● Data for this task
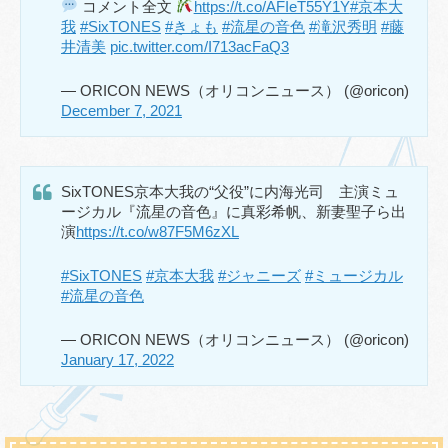
コメント全文
https://t.co/AFIeT55Y1Y
#京本大
我
#SixTONES
#きょも
#流星の音色
#滝沢秀明
#藤
井清美
pic.twitter.com/I713acFaQ3
— ORICON NEWS（オリコンニュース） (@oricon)
December 7, 2021
SixTONES京本大我の“父役”に内海光司 主演ミュ
ージカル『流星の音色』に真彩希帆、新妻聖子ら出
演
https://t.co/w87F5M6zXL
#SixTONES
#京本大我
#ジャニーズ
#ミュージカル
#流星の音色
— ORICON NEWS（オリコンニュース） (@oricon)
January 17, 2022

● Assignment
Search the listing above for "https" and copy every line that holds it.

● Solution for this exercise
https://t.co/AFIeT55Y1Y
https://t.co/w87F5M6zXL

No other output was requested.